Wealthy people can better afford to take shelter in money market accounts because they don't have to chase yield to make money, Cramer said. "They can buy CDs now. They can sell all they want. You get 3.5 [percent rates]. I bought some 3.5 [percent] CDs yesterday, and I feel pretty good. They're out five years, and I'm older now, and I'm not trying to hit it out of the park with index funds."

Cramer said he was disheartened by the Fed and Chairman Powell's decision Wednesday to increase rates for the fourth time in 2018, and to project two more hikes for next year. The "Mad Money" host, in keeping with his recent commentary, blasted Powell for continuing to not recognize signs of a slowing economy and inflation being under control. Both reasons, he has said, should put the Fed on hold.

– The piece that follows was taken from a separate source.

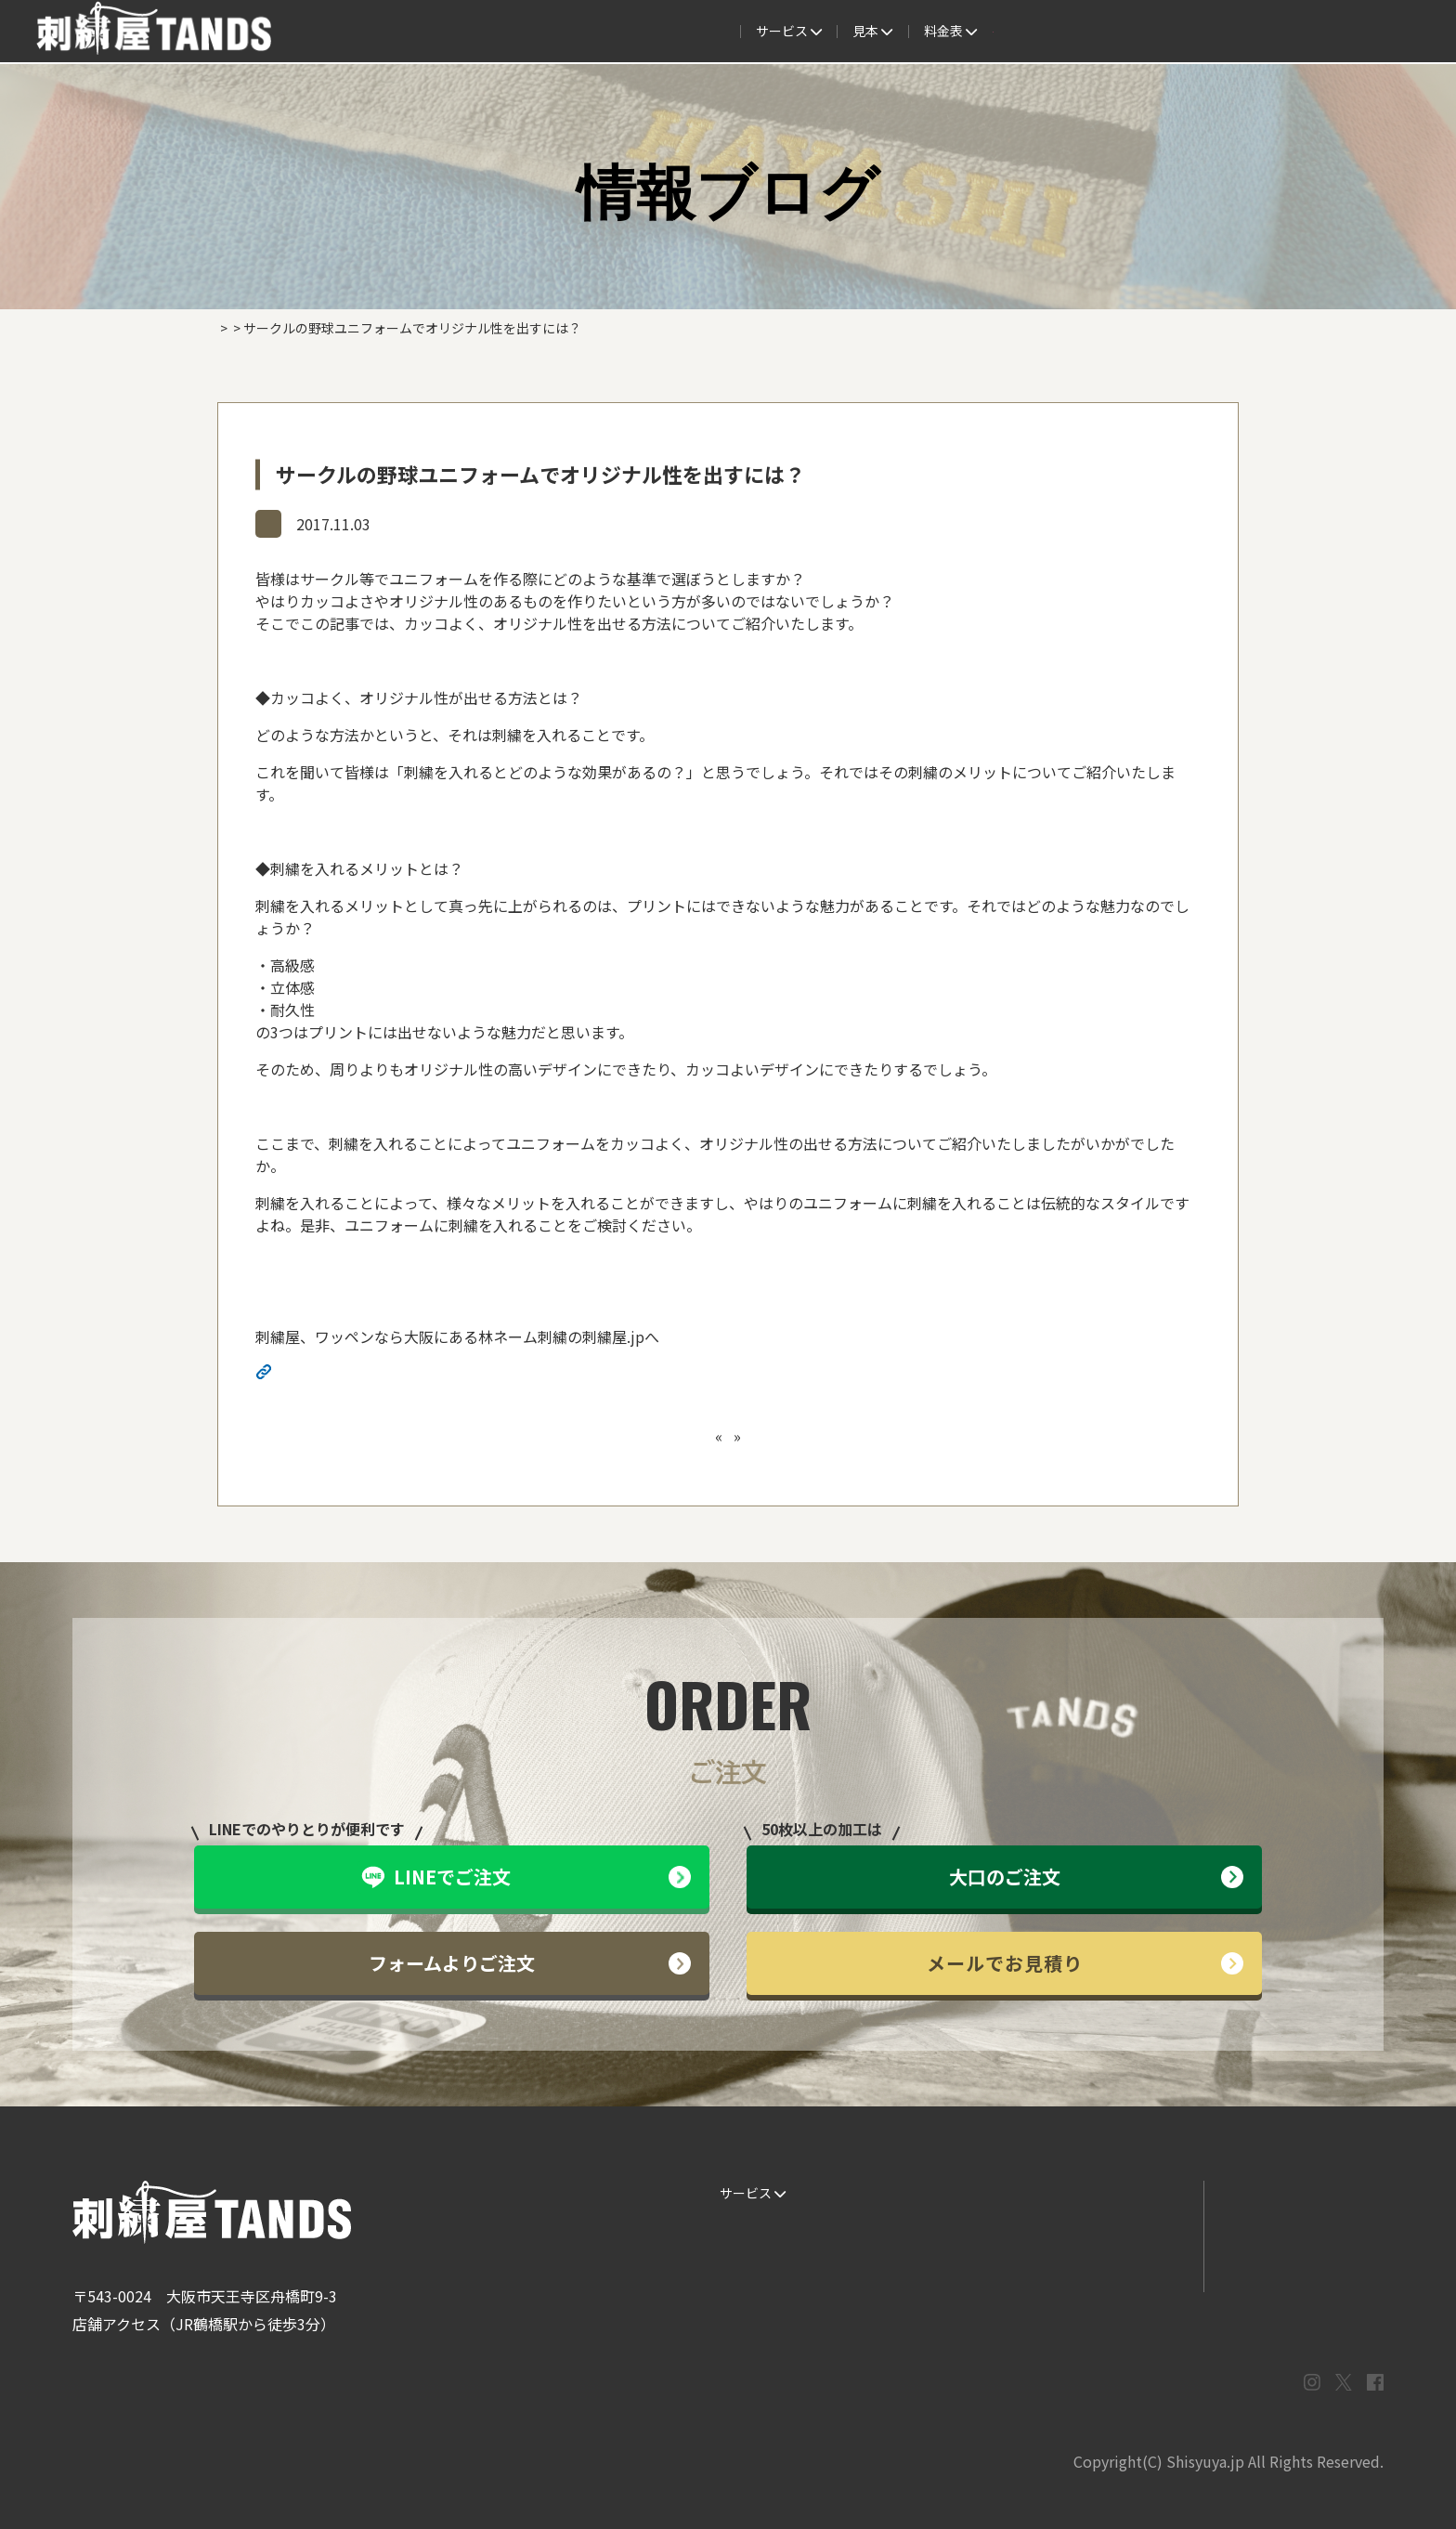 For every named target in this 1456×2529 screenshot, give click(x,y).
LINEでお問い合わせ (1288, 2193)
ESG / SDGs (747, 2305)
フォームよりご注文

On his show Wednesday evening, Cramer said: "The only people who should be really happy about this statements are the rich: your wealth will be preserved. If you work for a living, you're probably getting a raise after a lost decade of wage growth. Powell wants to put a stop to that."

"Yay, the rich don't have to worry; don't have to worry about a slowdown. Because do you know why? You only have to get rich once. But the not-so-rich, sorry," said Cramer. In Powell's "dogmatic world, you're making too much money as it is."

The Fed decline to comment on Cramer's remarks.